Nothing but the lines from the one containing "Como Melhorar a Cl" through the last line of the entries should appear in the output, each verbatim.

Start of Dataset extract

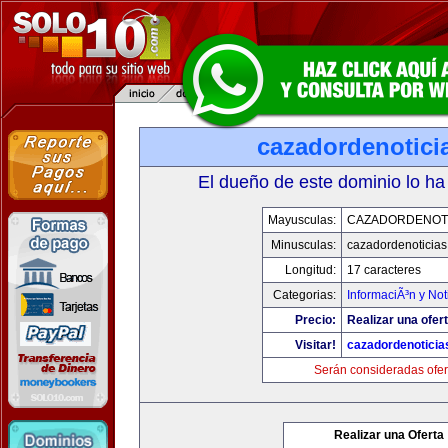
cazadordenotici
El dueño de este dominio lo ha
Mayusculas:
CAZADORDENOTI
Minusculas:
cazadordenoticia
Longitud:
17 caracteres
Categorias:
InformaciÃ³n y Not
Precio:
Realizar una ofert
Visitar!
cazadordenotici
Serán consideradas ofer
Realizar una Oferta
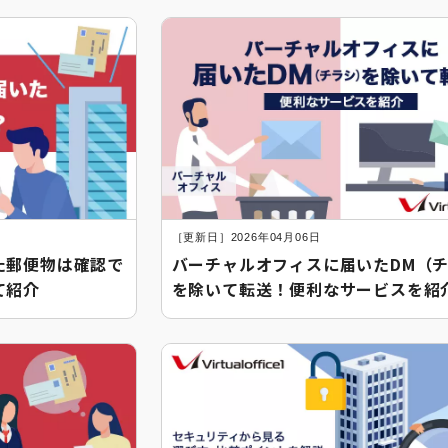
［更新日］2026年04月06日
た郵便物は確認で
バーチャルオフィスに届いたDM（
て紹介
を除いて転送！便利なサービスを紹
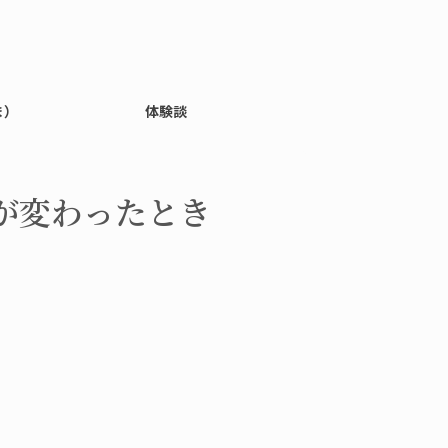
ま）
体験談
が変わったとき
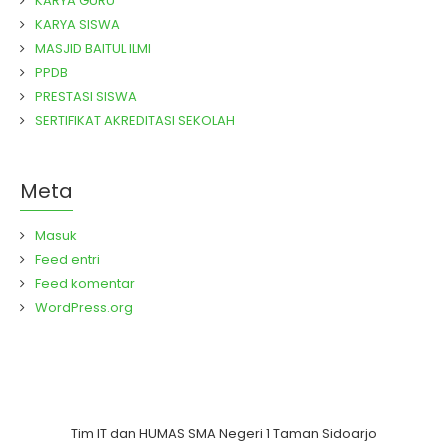
KARYA GURU
KARYA SISWA
MASJID BAITUL ILMI
PPDB
PRESTASI SISWA
SERTIFIKAT AKREDITASI SEKOLAH
Meta
Masuk
Feed entri
Feed komentar
WordPress.org
Tim IT dan HUMAS SMA Negeri 1 Taman Sidoarjo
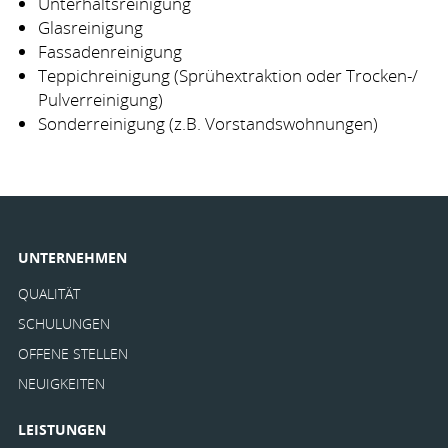
Unterhaltsreinigung
Glasreinigung
Fassadenreinigung
Teppichreinigung (Sprühextraktion oder Trocken-/
Pulverreinigung)
Sonderreinigung (z.B. Vorstandswohnungen)
UNTERNEHMEN
QUALITÄT
SCHULUNGEN
OFFENE STELLEN
NEUIGKEITEN
LEISTUNGEN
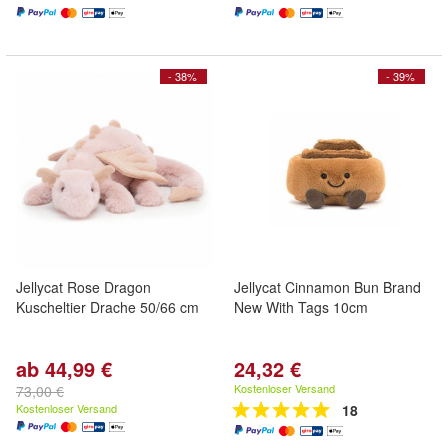
- 38%
- 39%
Jellycat Rose Dragon
Jellycat Cinnamon Bun Brand
Kuscheltier Drache 50/66 cm
New With Tags 10cm
ab 44,99 €
24,32 €
Kostenloser Versand
73,00 €
Kostenloser Versand
18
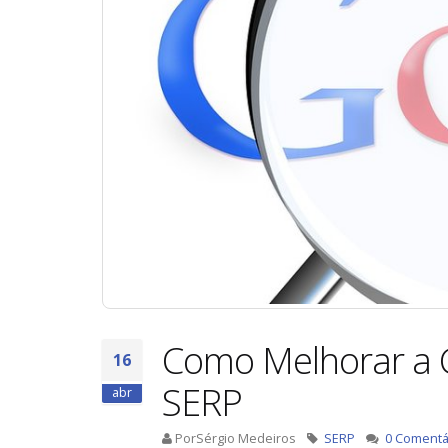
Como Melhorar a Cl
16
SERP
abr
PorSérgio Medeiros
SERP
0 Comentá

End of Dataset extract

Written response.
Como Melhorar a Cl
16
SERP
abr
PorSérgio Medeiros
SERP
0 Comentá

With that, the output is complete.